▸ What to work on
A single number is expected: the count of lines in the entries below that contain "простятся".
[Opening Material provided section]
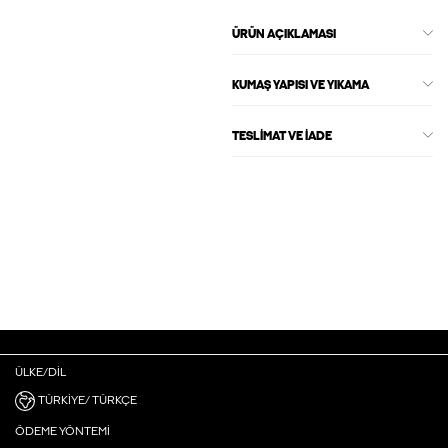
ÜRÜN AÇIKLAMASI
KUMAŞ YAPISI VE YIKAMA
TESLIMAT VE İADE
ÜLKE/DIL
TÜRKIYE/ TÜRKÇE
ÖDEME YÖNTEMI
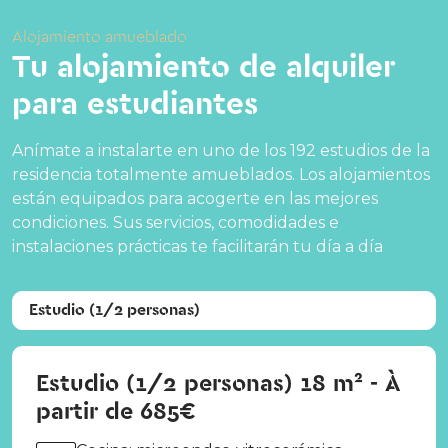
Alojamiento amueblado
Tu alojamiento de alquiler
para estudiantes
Anímate a instalarte en uno de los 192 estudios de la
residencia totalmente amueblados. Los alojamientos
están equipados para acogerte en las mejores
condiciones. Sus servicios, comodidades e
instalaciones prácticas te facilitarán tu día a día
Estudio (1/2 personas)
Estudio (1/2 personas) 18 m² - À
partir de 685€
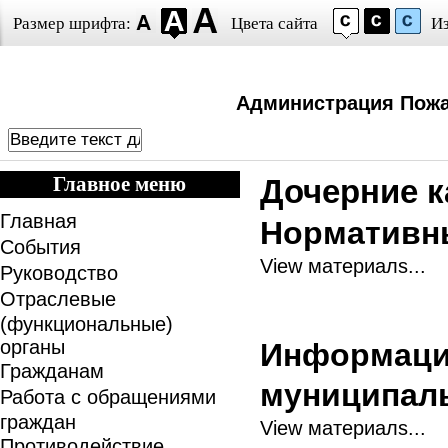
Размер шрифта:
Цвета сайта
И
Администрация Пожа
Главное меню
Дочерние к
Главная
Нормативн
События
View материалs...
Руководство
Отраслевые
(функциональные)
органы
Информация
Гражданам
муниципаль
Работа с обращениями
граждан
View материалs...
Противодействие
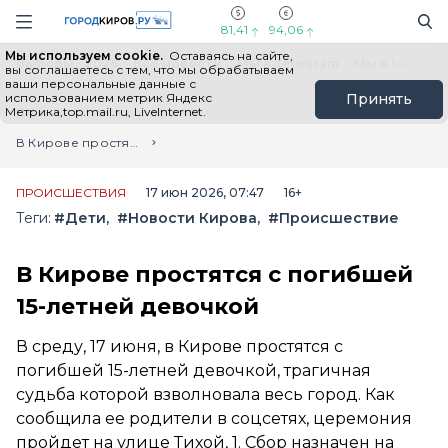
Новостной портал "Город Киров"
Поиск
Навигация сайта
81,41
94,06
Мы используем cookie.
Оставаясь на сайте,
Выборы - 2026
Все новости
Мы в Telegram
Мы в MAX
Н
вы соглашаетесь с тем, что мы обрабатываем
ваши персональные данные с
использованием метрик Яндекс
Принять
Метрика,top.mail.ru, LiveInternet.
Главная
Лента новостей
В Кирове простятся с погибшей 15-летней девочкой
ПРОИСШЕСТВИЯ
17 июн 2026, 07:47
16+
Теги:
#Дети
#Новости Кирова
#Происшествие
В Кирове простятся с погибшей
15-летней девочкой
В среду, 17 июня, в Кирове простятся с
погибшей 15-летней девочкой, трагичная
судьба которой взволновала весь город. Как
сообщила ее родители в соцсетях, церемония
пройдет на улице Тихой, 1. Сбор назначен на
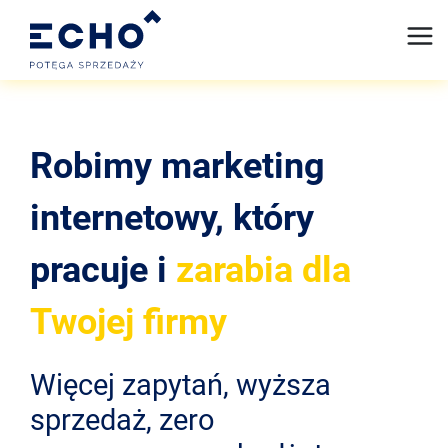
Robimy marketing
internetowy, który
pracuje i
zarabia dla
Twojej firmy
Więcej zapytań, wyższa
sprzedaż, zero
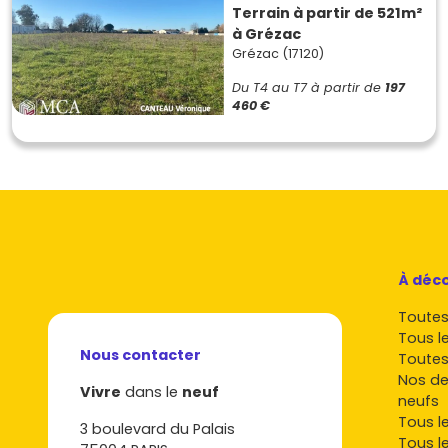
Terrain à partir de 521m²
à Grézac
Grézac (17120)
Du T4 au T7
à partir de
197
460 €
À déco
Toutes 
Tous l
Nous contacter
Toutes
Nos de
Vivre
dans le
neuf
neufs
Tous l
3 boulevard du Palais
Tous l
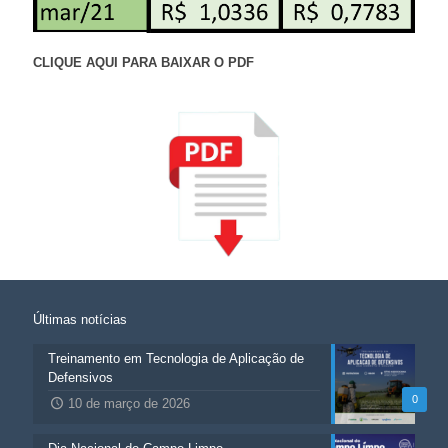
CLIQUE AQUI PARA BAIXAR O PDF
Últimas notícias
Treinamento em Tecnologia de Aplicação de
Defensivos
0
10 de março de 2026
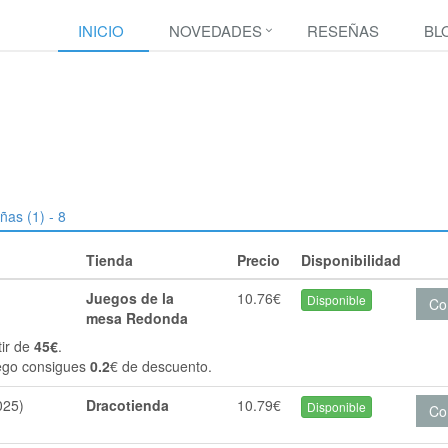
INICIO
NOVEDADES
RESEÑAS
BL
ñas (1) - 8
Tienda
Precio
Disponibilidad
Juegos de la
10.76€
Disponible
Co
mesa Redonda
tir de
45€
.
ego consigues
0.2
€ de descuento.
025)
Dracotienda
10.79€
Disponible
Co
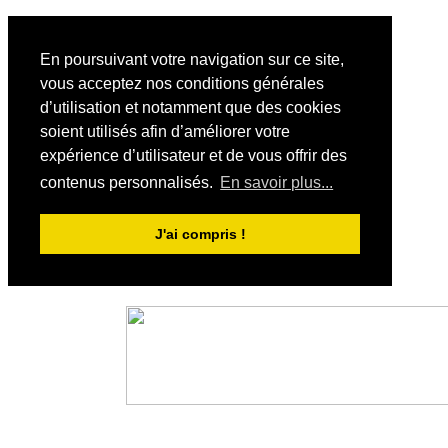
En poursuivant votre navigation sur ce site,
vous acceptez nos conditions générales
d’utilisation et notamment que des cookies
soient utilisés afin d’améliorer votre
expérience d’utilisateur et de vous offrir des
contenus personnalisés.
En savoir plus...
J'ai compris !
[Closing Material provided section]
▸ Answer area
3